A seguir veio o Paredes! Sem casacos negros, sem passes, sem câmaras de eco. Tocou como só ele... não há palavras! Na minha qualidade de estrela de rock and roll, senti-me pequenino, ridículo, desimportante.
A sensação de orfandade artística foi tão grande que ainda hoje me dói o recordá-la. As guitarras eléctricas tinham sido abafadas pela guitarra do Paredes!
Carlos Paredes tinha uma forma de tocar muito própria, inimitável, que infelizmente deixa pouca escola. Nem é guitarra de Coimbra nem de Lisboa. É guitarra do Paredes.
Mas a guitarra com que o Carlos Paredes tocava era uma guitarra de Coimbra feita para seu pai Artur e rejeitada por este. Diz o seu construtor que a guitarra foi rejeitada por ter tido originalmente um pequeno defeito de construção, logo reparado, que em nada lhe afectava a sonoridade ou a resistência. Mas Artur enjeitou-a... e Carlos aproveitou para fazer dela a companheira de uma vida! E que companheira...
Pessoalmente, gosto mais da música do Carlos. Os seus acordes "com assinatura", as suas dissonâncias, a sua melancolia não piegas, a sua docilidade selvagem têm o condão de me acalmar e excitar ao mesmo tempo.
Mas a guitarra de Coimbra deve muito mais ao Artur, já que foi ele o grande responsável pela configuração que o instrumento tem hoje. Foi ele que na década de 20 reinventou a guitarra de Coimbra e a emancipou da de Lisboa.
Artur Paredes queria uma guitarra capaz de produzir sonoridades que só ele antevia naquela época. Para tanto, levou o mestre João Pedro Grácio a alterar-lhe substancialmente a anatomia, ao nível do braço e da caixa de ressonância. Alterou-lhe a afinação, tornando-a mais grave.
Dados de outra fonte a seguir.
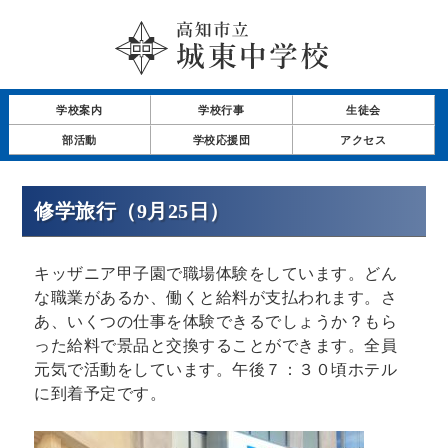
学校案内
学校行事
生徒会
部活動
学校応援団
アクセス
修学旅行（9月25日）
キッザニア甲子園で職場体験をしています。どん
な職業があるか、働くと給料が支払われます。さ
あ、いくつの仕事を体験できるでしょうか？もら
った給料で景品と交換することができます。全員
元気で活動をしています。午後７：３０頃ホテル
に到着予定です。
Por isso a guitarra de Coimbra afina mais baixo que a de Lisboa. Mas fez mais. Revolucionou a forma de a tocar, a técnica. E o resultado foi tal que, de instrumento essencialmente vocacionado para linhas melódicas, trinados e rodriguilhos, a guitarra de Coimbra se transformou num instrumento nobre, capaz de desenvolver acordes completos e dissonâncias muito próprias.
Diz Afonso de Sousa, guitarrista contemporâneo de Artur Paredes, que a guitarra deixou de ser tocada longitudinalmente (percorrendo-se individualmente cada corda ao longo do braço), para ser tocada transversalmente (combinando várias cordas de uma só vez, em acorde ou arpejo). E veja-se, como exemplo do seu génio, a Balada de Coimbra, uma canção que não é do Artur mas que ele transpôs para a guitarra de forma tão magistral que ninguém depois dele ousou tocá-la de forma diferente.
Mas o curioso desta história é que, à semelhança do seu filho Carlos, Artur Paredes era futrica, ainda que a Academia o considerasse como um membro seu e ele actuasse regularmente nas digressões da Tuna e do Orfeon, mesmo depois de ter ido viver para Lisboa.
No fado como no futebol, um bom futrica nunca está a mais numa equipa de estudantes.